_WHAT THE TASK REQUIRES_: Gather every line below where "implantes" appears.

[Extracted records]
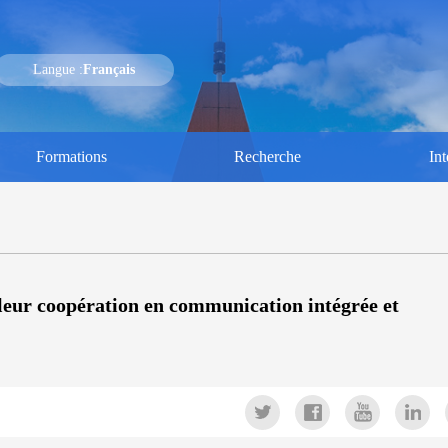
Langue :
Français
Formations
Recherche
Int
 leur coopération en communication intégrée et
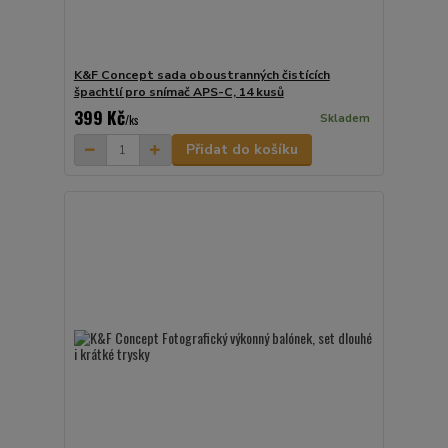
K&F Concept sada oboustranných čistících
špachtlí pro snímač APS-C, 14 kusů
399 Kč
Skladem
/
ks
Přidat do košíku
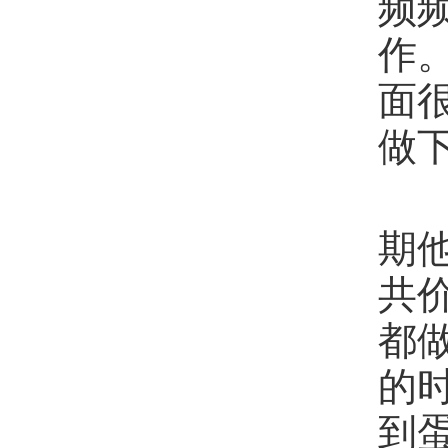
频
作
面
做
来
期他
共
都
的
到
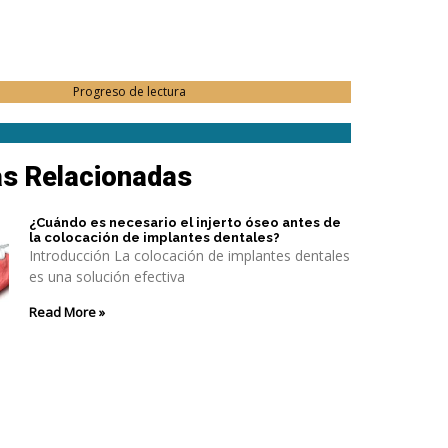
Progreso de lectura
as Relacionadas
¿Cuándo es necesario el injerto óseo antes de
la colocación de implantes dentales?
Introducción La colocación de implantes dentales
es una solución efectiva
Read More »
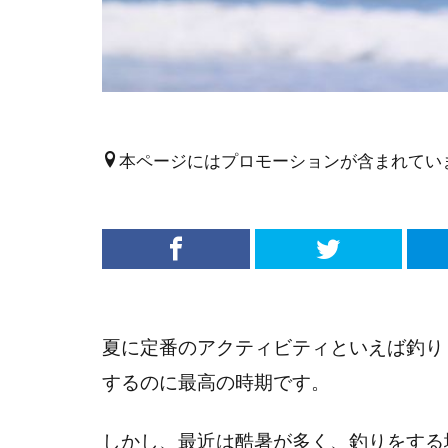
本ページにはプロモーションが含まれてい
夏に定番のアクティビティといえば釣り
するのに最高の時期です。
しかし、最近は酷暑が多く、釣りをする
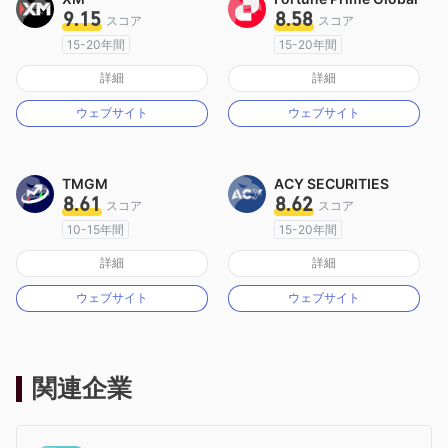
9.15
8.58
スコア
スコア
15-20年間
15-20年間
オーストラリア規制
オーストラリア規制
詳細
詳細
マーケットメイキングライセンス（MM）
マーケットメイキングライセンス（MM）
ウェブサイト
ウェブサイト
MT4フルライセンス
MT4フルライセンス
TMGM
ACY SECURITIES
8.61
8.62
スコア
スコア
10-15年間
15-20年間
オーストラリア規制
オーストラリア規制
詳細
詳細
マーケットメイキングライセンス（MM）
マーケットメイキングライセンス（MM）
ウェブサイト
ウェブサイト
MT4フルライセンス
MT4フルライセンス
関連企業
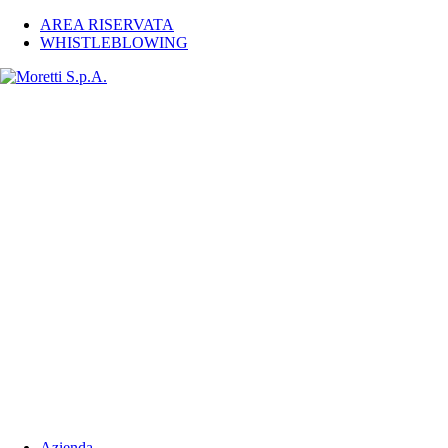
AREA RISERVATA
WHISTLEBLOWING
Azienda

_FINAL ANSWER_:
la colocación de implantes dentales?
Introducción La colocación de implantes dentales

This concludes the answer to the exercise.